=== Available records ===
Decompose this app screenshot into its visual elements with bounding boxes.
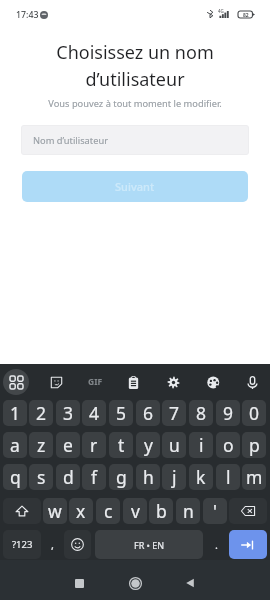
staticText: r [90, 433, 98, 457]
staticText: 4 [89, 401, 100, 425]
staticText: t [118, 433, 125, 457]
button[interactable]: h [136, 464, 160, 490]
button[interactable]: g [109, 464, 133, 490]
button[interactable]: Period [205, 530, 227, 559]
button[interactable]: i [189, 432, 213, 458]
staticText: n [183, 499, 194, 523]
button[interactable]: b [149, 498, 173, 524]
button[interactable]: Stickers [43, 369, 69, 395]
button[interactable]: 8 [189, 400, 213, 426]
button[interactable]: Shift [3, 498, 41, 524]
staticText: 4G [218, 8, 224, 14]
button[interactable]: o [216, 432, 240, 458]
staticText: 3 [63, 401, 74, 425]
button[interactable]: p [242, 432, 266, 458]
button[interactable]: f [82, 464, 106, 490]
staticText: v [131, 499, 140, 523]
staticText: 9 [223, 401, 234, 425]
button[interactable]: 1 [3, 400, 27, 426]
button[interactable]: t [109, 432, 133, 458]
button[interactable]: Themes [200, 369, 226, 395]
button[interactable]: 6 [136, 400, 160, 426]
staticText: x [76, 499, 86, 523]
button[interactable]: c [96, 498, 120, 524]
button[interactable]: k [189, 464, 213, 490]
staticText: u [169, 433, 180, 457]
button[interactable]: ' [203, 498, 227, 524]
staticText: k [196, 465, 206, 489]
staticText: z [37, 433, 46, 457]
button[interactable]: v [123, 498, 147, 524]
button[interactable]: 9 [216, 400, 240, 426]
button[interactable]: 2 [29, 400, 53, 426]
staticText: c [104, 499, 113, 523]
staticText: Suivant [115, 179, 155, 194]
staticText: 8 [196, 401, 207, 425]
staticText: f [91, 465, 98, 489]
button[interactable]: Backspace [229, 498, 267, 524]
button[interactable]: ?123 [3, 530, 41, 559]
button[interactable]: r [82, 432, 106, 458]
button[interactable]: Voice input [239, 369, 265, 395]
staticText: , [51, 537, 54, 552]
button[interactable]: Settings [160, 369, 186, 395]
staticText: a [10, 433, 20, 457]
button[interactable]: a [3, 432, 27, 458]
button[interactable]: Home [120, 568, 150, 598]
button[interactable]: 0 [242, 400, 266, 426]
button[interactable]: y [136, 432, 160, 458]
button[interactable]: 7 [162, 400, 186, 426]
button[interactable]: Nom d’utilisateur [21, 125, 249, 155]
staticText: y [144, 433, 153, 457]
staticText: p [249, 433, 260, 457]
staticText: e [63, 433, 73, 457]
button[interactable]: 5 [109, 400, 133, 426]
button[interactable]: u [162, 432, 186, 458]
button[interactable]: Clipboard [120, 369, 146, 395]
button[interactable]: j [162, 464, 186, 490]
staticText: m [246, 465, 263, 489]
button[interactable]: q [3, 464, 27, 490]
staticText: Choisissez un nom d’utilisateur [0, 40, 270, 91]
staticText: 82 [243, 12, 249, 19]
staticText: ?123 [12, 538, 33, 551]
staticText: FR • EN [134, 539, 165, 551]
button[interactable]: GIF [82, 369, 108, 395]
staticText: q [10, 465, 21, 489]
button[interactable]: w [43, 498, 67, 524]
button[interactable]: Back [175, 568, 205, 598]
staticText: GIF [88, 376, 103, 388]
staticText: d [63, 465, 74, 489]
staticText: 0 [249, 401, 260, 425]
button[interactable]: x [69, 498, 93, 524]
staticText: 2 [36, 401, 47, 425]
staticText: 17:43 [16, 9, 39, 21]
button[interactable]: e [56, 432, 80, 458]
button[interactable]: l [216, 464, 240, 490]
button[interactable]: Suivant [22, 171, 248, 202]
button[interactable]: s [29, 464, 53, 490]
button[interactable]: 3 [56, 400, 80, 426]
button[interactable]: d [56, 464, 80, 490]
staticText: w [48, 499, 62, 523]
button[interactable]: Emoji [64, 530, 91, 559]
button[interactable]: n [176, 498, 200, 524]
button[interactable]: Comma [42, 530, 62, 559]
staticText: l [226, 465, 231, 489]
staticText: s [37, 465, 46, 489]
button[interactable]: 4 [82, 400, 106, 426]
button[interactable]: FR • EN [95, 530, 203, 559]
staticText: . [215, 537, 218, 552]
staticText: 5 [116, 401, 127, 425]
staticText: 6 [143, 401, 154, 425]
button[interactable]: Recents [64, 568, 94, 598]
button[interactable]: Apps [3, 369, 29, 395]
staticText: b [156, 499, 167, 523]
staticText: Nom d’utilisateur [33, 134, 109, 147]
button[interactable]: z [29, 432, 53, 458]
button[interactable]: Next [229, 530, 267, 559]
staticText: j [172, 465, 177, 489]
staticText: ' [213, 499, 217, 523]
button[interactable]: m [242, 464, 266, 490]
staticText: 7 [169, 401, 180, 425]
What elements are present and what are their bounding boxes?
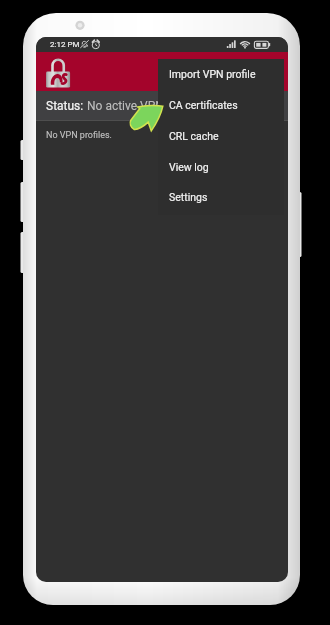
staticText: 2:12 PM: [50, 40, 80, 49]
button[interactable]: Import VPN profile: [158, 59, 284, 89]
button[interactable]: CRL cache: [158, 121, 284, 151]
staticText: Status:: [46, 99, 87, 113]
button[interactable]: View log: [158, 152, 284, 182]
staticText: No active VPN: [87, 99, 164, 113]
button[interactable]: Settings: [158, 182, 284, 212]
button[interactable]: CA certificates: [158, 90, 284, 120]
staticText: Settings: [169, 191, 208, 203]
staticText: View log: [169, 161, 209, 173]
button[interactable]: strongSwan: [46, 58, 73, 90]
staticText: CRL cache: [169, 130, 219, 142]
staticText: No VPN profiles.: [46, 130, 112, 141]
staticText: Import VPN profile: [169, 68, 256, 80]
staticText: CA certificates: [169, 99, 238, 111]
===
**Exercise goal:** Provide the number of lines in the entries above on which the string "bounding" is found, and no other text.

**Response area:** 2